Esse foi o caso de Josiani Carolini da Silva, uma das últimas vítimas encontradas pela corporação, em julho de 2024. A mulher constava como desaparecida da cidade de Lajeado, no entanto seu corpo foi encontrado em Cruzeiro do Sul, cidade vizinha.
“Sempre que encontramos ossos ou fragmentos, eles são encaminhados para o Instituto Geral de Perícia (IGP) para a identificação através de DNA. Porém, os cemitérios das cidades também foram atingidos pela enchente e muitas vezes, o que encontramos são de pessoas que já haviam falecido antes da tragédia”, detalha Mattei.
Luto sem ritualização
O luto por pessoas desaparecidas é um processo marcado pela incerteza. Sem um corpo ou uma confirmação definitiva, familiares vivem em um estado de não encerramento emocional de um ciclo, o que, segundo os especialistas, pode dificultar a aceitação da perda e prolongar todo o sofrimento.

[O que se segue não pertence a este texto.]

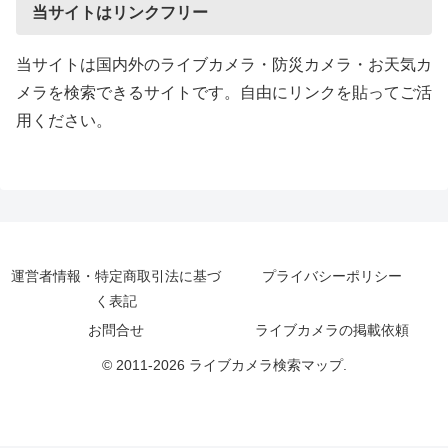
当サイトはリンクフリー
当サイトは国内外のライブカメラ・防災カメラ・お天気カ
メラを検索できるサイトです。自由にリンクを貼ってご活
用ください。
運営者情報・特定商取引法に基づ
プライバシーポリシー
く表記
お問合せ
ライブカメラの掲載依頼
© 2011-2026 ライブカメラ検索マップ.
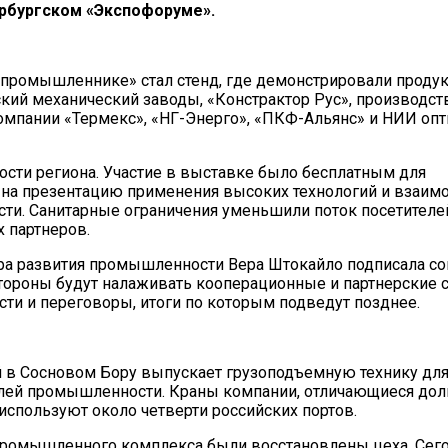
рбургском «Экспофоруме».
м промышленнике» стал стенд, где демонстрировали прод
кий механический заводы, «Констрактор Рус», производс
мпании «Термекс», «НГ-Энерго», «ПКФ-Альянс» и НИИ опт
сти региона. Участие в выставке было бесплатным для
на презентацию применения высоких технологий и взаим
сти. Санитарные ограничения уменьшили поток посетителей
 партнеров.
ра развития промышленности Вера Штокайло подписала с
Стороны будут налаживать кооперационные и партнерские 
ти и переговоры, итоги по которым подведут позднее.
в Сосновом Бору выпускает грузоподъемную технику для
аслей промышленности. Краны компании, отличающиеся до
используют около четверти российских портов.
 промышленного комплекса были восстановлены цеха. Сег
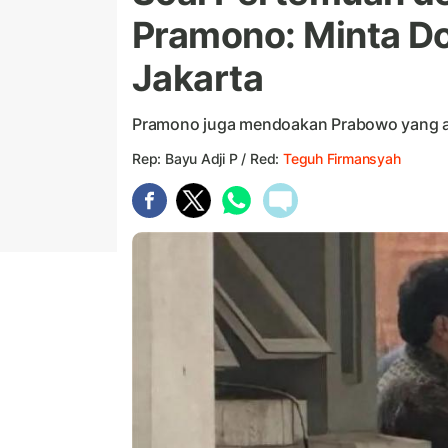
Pramono: Minta Do
Jakarta
Pramono juga mendoakan Prabowo yang ak
Rep: Bayu Adji P / Red:
Teguh Firmansyah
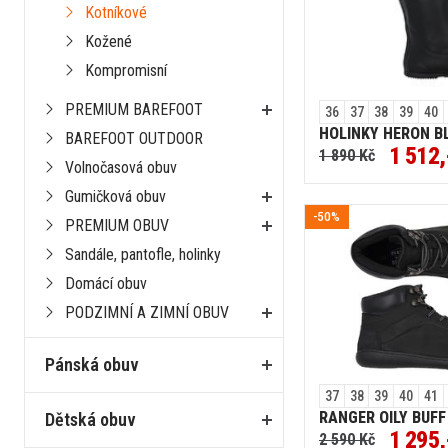
Kotníkové
Kožené
Kompromisní
PREMIUM BAREFOOT
36
37
38
39
40
HOLINKY HERON B
BAREFOOT OUTDOOR
1 512,
1 890 Kč
Volnočasová obuv
Gumičková obuv
-50%
PREMIUM OBUV
Sandále, pantofle, holinky
Domácí obuv
PODZIMNÍ A ZIMNÍ OBUV
Pánská obuv
37
38
39
40
41
RANGER OILY BUFF
Dětská obuv
1 295,
2 590 Kč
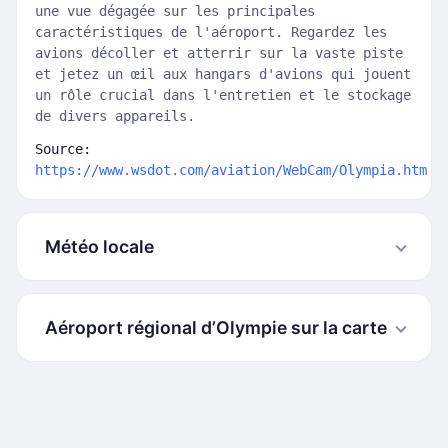
une vue dégagée sur les principales
caractéristiques de l'aéroport. Regardez les
avions décoller et atterrir sur la vaste piste
et jetez un œil aux hangars d'avions qui jouent
un rôle crucial dans l'entretien et le stockage
de divers appareils.
Source:
https://www.wsdot.com/aviation/WebCam/Olympia.htm
Météo locale
Aéroport régional d’Olympie sur la carte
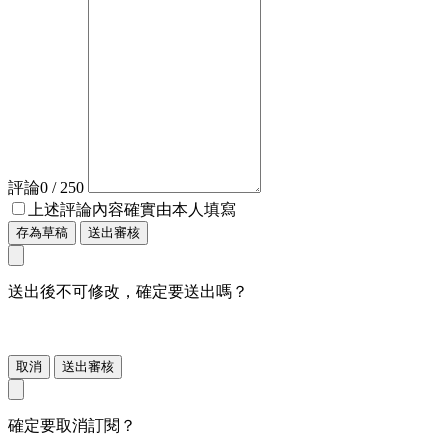
評論
0
/ 250
上述評論內容確實由本人填寫
存為草稿
送出審核
送出後不可修改，確定要送出嗎？
取消
送出審核
確定要取消訂閱？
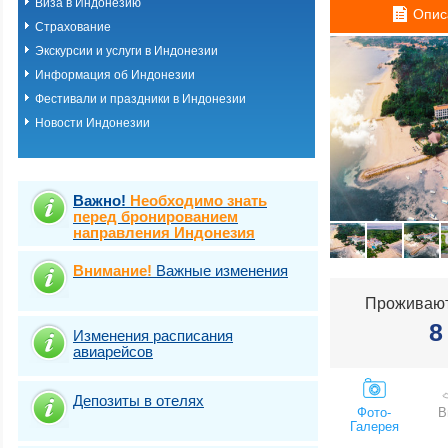
Виза в Индонезию
Бали (курорт Та
Опис
Страхование
Бали (курорт Уб
Бали (курорт Ул
Экскурсии и услуги в Индонезии
Бали (курорт Чан
Информация об Индонезии
Бали (курорт Ча
Фестивали и праздники в Индонезии
Бали (о. Гили)
Бали (о. Ломбок)
Новости Индонезии
Экскурсионные т
Экскурсионные т
Важно!
Необходимо знать
перед бронированием
направления Индонезия
Внимание!
Важные изменения
Проживают
8
Изменения расписания
авиарейсов
Депозиты в отелях
Фото-
В
Галерея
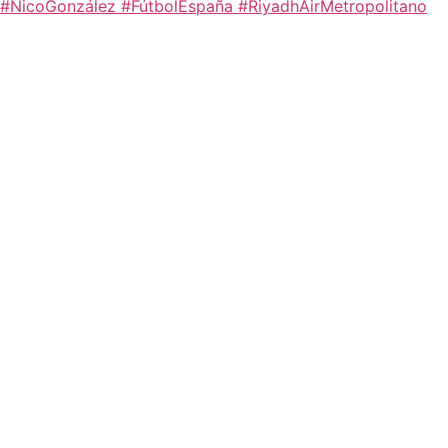
#NicoGonzález #FútbolEspaña #RiyadhAirMetropolitano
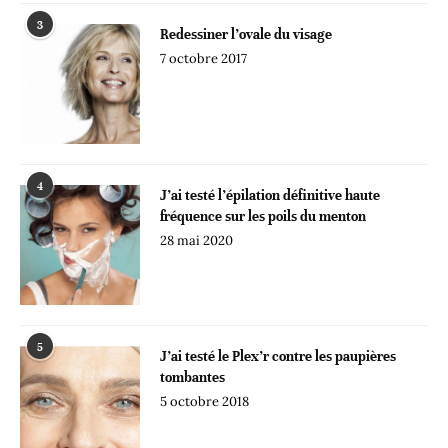
3
Redessiner l’ovale du visage
7 octobre 2017
4
J’ai testé l’épilation définitive haute
fréquence sur les poils du menton
28 mai 2020
5
J’ai testé le Plex’r contre les paupières
tombantes
5 octobre 2018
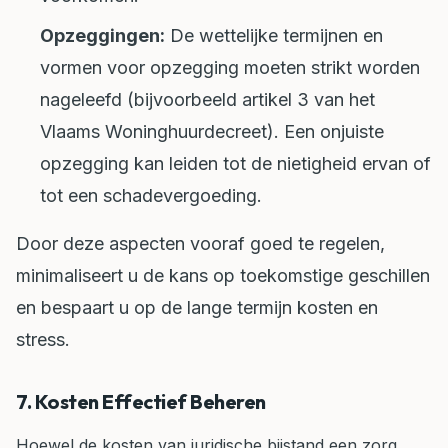
Opzeggingen:
De wettelijke termijnen en
vormen voor opzegging moeten strikt worden
nageleefd (bijvoorbeeld artikel 3 van het
Vlaams Woninghuurdecreet). Een onjuiste
opzegging kan leiden tot de nietigheid ervan of
tot een schadevergoeding.
Door deze aspecten vooraf goed te regelen,
minimaliseert u de kans op toekomstige geschillen
en bespaart u op de lange termijn kosten en
stress.
7. Kosten Effectief Beheren
Hoewel de kosten van juridische bijstand een zorg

“Dentro da teoria do luto, a gente fala de um termo que se chama luto ambíguo. Nesse tipo de luto, ao mesmo tempo que a pessoa sabe que o ente tenha morrido na enchente porque ele desapareceu, ela ainda pode nutrir uma esperança, porque essa perda não foi ritualizada. Então quando não tem um corpo, a situação fica em aberto”, explica Natália Aguilar, psicóloga com especializações em Psicologia Perinatal e Parental, Perdas e Luto.
Essa ritualização da morte e de despedida, segundo os profissionais, é importante porque traz concretude para o luto e ajuda a organizar internamente essa questão da morte para que a pessoa possa ir para uma outra etapa, que é de fato vivenciar o luto em si.
“A forma como cada pessoa vai lidar com essa falta é que vai fazer com que a elaboração do processo chegue ao fim. O luto, ele é eterno, mas o processo para elaboração, ressignificação dessa perda e reestruturação psíquica da pessoa tem fim”, explica o psicólogo Paulo Torres, vice-coordenador do grupo Amigos Solidários na Dor do Luto.
Ainda segundo os profissionais, enfrentar o luto em situações de tragédias, como a ocorrida no Rio Grande do Sul, é ainda mais difícil porque além da dor da perda do ente querido, a comoção de ver cidades destruídas também impacta o estado emocional dessas famílias.
“Essas pessoas enfrentam diversas perdas de uma única vez. Tem a perda do familiar, da moradia, financeira, das memórias e da rotina. Essas pessoas tiveram perdas nas esferas mais profundas e é necessária muita resiliência e apoio emocional para retomar a vida”, acrescenta Aguilar.
Declaração de “Morte Presumida”
Uma das maneiras de oficializar a morte de um ente querido em caso de desaparecimento é através da presunção de morte.
A legislação brasileira prevê, no artigo 7º do Código Civil, uma decisão judicial que declara a morte de uma pessoa, mesmo que não haja provas concretas, ou seja, quando o corpo não é encontrado.
Assim, familiares que tiverem desaparecido numa catástrofe como as enchentes do Rio Grande do Sul podem fazer essa solicitação judicial.
O especialista em direito processual civil, o advogado Anderson de Carvalho Sales, explica que, como não há um corpo para que um médico possa assinar o atestado de óbito, as famílias das vítimas devem entrar na Justiça com um pedido de morte presumida.
A entrada do processo tem de ser feita por meio de advogado particular ou da Defensoria Pública do estado.
“A declaração só pode ser dada quando esgotadas todas as buscas, sendo que a sentença fixa uma data provável de falecimento, como o dia em que a casa da família foi levada pelas águas. A família precisa desse documento para obter a certidão de óbito e seguir com outros trâmites como pedir pensão por morte, se for o caso, e começar o inventário”, explica.